I got laid off this morning - Now I'm on my own

Lonely Man

Here's something sent in by one of our readers.

'The phone rang and I knew it was over. It was an internal ring, I could tell. I'd witnessed it many times over the last couple of days; the call, the nervous laugh as the receiver was replaced, and then the long walk up to the fifth floor to be told by HR that your services were no longer required.

Well, now it was my turn, and I was determined to take it like a man (actually, I initially ignored the call, hoping that they'd get fed up and chose someone else instead. But they didn't). So I silently cleared the stuff I needed from my desk (all personal belongings, of course, as the client data and the rest of the information that I'd need in my next job had been shipped out piecemeal during the two weeks before).

I took my jacket off the back of my chair, and had a last look around the trading floor. No-one would look me in the eye - they all knew what was coming, and had their heads down, clearly uncomfortable and not knowing what to say. I understood, though, as I'd been there myself. What was there to say ? 'Goodbye' would sound naff, 'Sorry', insincere, and 'Tough luck' quite patronising. Best to look down at your desk and keep mum. And their turn would come, too. We all knew that. Maybe not this time around, but at some stage. It comes with the territory in our jobs.

A young administrator from HR met me as the lift doors opened. She said my name, and I nodded (wouldn't want to get rid of the wrong employee, would we ?). I followed her to a room off to the side. Strange, but at that moment, I actually pitied her. I was sure she hadn't been around long enough to realise that, once this round of lay offs were through, so was she; she'd be the next in line. At least old timers like me see it coming.

The older girl behind the desk introduced herself. I assumed she was also from HR, although she didn't say. Strange how you only see those HR-types twice when you work for a firm like ours - when you're hired, and when they let you go. I've often wondered what they do the rest of the time. 

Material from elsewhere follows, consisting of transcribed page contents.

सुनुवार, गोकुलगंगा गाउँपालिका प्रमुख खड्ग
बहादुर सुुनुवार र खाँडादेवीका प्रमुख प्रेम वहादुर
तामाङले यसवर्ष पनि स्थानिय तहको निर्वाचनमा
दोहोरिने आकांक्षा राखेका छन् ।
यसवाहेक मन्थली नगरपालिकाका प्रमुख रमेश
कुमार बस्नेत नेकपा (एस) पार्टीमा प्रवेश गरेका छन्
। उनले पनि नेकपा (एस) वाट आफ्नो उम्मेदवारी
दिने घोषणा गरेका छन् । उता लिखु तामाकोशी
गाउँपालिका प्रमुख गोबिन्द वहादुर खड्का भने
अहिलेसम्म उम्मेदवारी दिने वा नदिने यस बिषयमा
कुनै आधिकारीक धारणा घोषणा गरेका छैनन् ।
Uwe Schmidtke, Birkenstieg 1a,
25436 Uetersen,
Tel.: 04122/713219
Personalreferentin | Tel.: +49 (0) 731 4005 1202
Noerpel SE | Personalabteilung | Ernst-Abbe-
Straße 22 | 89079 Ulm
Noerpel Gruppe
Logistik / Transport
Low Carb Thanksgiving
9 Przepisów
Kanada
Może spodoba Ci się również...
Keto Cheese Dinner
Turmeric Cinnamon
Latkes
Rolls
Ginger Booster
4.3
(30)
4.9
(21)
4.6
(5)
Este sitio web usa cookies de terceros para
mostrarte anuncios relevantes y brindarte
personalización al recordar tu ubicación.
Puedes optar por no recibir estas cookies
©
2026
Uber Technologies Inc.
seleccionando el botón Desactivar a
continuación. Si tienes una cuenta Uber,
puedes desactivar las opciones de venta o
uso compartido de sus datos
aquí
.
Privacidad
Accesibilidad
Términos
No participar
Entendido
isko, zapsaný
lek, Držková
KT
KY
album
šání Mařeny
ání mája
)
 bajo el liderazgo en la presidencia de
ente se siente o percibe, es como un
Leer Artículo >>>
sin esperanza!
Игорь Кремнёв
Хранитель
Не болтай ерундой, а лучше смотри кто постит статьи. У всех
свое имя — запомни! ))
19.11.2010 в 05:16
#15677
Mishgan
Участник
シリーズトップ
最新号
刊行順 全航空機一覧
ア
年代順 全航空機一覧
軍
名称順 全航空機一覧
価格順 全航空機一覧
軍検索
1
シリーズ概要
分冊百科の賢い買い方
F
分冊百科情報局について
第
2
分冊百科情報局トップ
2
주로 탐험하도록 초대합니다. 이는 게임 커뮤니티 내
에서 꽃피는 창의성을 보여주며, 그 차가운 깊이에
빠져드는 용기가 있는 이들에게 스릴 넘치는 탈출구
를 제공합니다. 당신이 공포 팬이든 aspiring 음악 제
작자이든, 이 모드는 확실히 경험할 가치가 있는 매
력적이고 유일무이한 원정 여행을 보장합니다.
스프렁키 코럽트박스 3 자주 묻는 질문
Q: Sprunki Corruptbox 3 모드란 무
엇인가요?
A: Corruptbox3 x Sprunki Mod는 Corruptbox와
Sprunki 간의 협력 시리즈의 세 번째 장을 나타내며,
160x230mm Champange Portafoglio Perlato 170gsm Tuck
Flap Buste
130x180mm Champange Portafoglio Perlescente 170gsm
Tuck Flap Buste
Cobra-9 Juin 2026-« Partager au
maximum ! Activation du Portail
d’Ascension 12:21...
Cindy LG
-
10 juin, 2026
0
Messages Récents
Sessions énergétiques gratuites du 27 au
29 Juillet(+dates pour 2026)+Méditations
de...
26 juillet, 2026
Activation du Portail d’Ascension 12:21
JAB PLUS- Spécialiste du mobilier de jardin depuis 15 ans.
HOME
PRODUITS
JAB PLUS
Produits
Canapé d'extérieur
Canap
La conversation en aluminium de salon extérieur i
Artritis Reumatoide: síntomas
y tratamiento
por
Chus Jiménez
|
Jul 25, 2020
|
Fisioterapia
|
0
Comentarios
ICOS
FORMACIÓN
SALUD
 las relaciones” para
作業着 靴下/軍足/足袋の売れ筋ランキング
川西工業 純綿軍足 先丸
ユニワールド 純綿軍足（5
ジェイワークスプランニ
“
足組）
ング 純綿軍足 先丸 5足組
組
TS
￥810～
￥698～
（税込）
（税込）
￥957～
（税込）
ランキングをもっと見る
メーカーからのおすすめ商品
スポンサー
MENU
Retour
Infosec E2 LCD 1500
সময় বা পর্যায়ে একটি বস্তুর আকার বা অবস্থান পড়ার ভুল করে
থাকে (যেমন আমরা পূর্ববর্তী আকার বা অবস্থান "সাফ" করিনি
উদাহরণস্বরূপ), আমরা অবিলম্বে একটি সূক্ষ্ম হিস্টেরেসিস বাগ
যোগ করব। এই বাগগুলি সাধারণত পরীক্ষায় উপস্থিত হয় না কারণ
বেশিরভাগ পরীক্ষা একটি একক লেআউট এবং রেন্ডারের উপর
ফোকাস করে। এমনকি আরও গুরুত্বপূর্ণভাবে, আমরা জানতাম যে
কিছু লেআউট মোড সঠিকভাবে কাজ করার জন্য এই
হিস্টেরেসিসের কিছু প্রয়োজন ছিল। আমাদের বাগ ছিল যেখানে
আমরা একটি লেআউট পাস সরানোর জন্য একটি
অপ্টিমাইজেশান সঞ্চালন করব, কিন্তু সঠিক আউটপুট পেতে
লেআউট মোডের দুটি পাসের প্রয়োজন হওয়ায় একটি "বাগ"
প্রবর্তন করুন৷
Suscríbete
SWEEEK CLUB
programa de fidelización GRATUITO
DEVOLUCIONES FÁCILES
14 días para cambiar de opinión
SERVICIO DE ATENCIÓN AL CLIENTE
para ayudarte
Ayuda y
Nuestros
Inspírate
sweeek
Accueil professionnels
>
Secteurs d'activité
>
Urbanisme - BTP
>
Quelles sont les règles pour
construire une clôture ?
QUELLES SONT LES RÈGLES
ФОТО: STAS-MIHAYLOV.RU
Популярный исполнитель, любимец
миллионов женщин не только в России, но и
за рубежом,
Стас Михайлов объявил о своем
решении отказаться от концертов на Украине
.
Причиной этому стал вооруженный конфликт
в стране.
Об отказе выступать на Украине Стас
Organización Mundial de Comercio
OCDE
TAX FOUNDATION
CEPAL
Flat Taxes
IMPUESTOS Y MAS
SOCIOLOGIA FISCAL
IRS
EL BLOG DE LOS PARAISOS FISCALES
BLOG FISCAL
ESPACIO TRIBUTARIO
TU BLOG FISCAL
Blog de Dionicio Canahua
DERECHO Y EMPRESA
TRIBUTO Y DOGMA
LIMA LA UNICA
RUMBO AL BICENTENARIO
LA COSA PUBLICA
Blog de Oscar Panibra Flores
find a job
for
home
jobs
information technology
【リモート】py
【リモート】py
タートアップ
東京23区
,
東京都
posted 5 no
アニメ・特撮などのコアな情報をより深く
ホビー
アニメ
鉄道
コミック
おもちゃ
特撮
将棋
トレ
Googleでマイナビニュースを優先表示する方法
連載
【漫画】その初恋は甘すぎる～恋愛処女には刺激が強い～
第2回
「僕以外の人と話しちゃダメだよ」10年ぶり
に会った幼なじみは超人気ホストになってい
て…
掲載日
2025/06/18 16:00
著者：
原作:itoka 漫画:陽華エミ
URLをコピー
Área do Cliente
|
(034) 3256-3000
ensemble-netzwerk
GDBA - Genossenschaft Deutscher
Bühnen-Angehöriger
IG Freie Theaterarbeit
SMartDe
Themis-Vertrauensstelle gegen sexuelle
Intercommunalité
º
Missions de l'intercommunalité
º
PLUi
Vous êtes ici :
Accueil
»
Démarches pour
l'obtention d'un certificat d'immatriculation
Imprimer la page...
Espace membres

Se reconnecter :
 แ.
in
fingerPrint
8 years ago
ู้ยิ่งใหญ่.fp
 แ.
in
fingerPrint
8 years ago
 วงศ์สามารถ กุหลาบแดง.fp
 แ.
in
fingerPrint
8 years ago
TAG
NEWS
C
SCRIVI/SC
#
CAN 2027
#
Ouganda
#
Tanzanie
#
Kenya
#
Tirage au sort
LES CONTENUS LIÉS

To tell the truth, I can't really remember what the HR girl said. It didn't really matter. In the end, I was passed a compromise agreement, advised to go see a lawyer and sign it, and told that I was being taken next door for a 'brief chat' with a 'careers adviser'. Ironic, I thought; I could probably have done with some careers advice before they laid me off!

Anyway, I was hurried out of the office, and pushed into the arms of 'Gerald', an inoffensive chap in his mid-50s with a reassuring look on his face.

And Gerard spent the next 45 minutes telling me all about his own career history, and how he was going to help me rewrite my CV and network to get another job as quickly as possible. Bearing in mind this guy clearly hadn't been able to find a job for himself back in the industry when he was laid off (and he had been, he assured me), you'll forgive me when I say that I'm rather dubious that he'll do any good for me. But I didn't say anything; no point being offensive now. And it wasn't Gerard's fault that I'd lost my job, much as I would've liked to have used him as a punch bag.

'And not to forget your transferable skills', I heard him say, as my mind wandered back to reality.

'I'm in equity derivatives', I replied quietly, 'Or at least I was. How's that transferable ?'.

That stumped him. Well it would, wouldn't it ? He'd spent a career in operations at a commercial bank, you see. But, hey, he was doing his best.

We shook hands, and I promised to call him to make a proper appointment. And we both knew that I wouldn't - ever. I was on my own, and I knew it. Willing as he was, the likes of Gerard would never be able to help me. That's the way it works. I'd need to work out my next move for myself. You walk into a new job with nothing but your experience and your contact list, and you leave the same way. It can be a hard and cruel world, our industry, but we all knew that when we signed up'.